-------- Exercise input

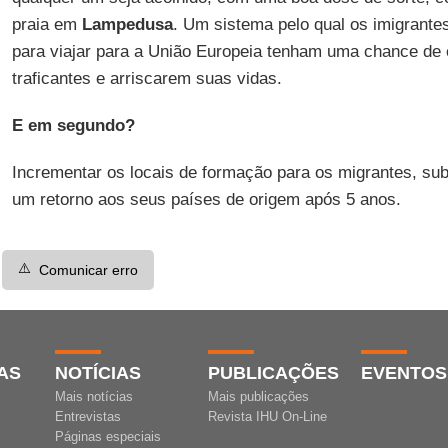
praia em
Lampedusa
. Um sistema pelo qual os imigrant
para viajar para a União Europeia tenham uma chance de e
traficantes e arriscarem suas vidas.
E em segundo?
Incrementar os locais de formação para os migrantes, su
um retorno aos seus países de origem após 5 anos.
⚠️
Comunicar erro
AS
NOTÍCIAS
PUBLICAÇÕES
EVENTOS
Mais notícias
Mais publicações
Entrevistas
Revista IHU On-Line
Páginas especiais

----------------

- **Action item**:
Each line of the entries that contains the word "para" should be listed.

- **Solution for this problem**:
para viajar para a União Europeia tenham uma chance de e
Incrementar os locais de formação para os migrantes, su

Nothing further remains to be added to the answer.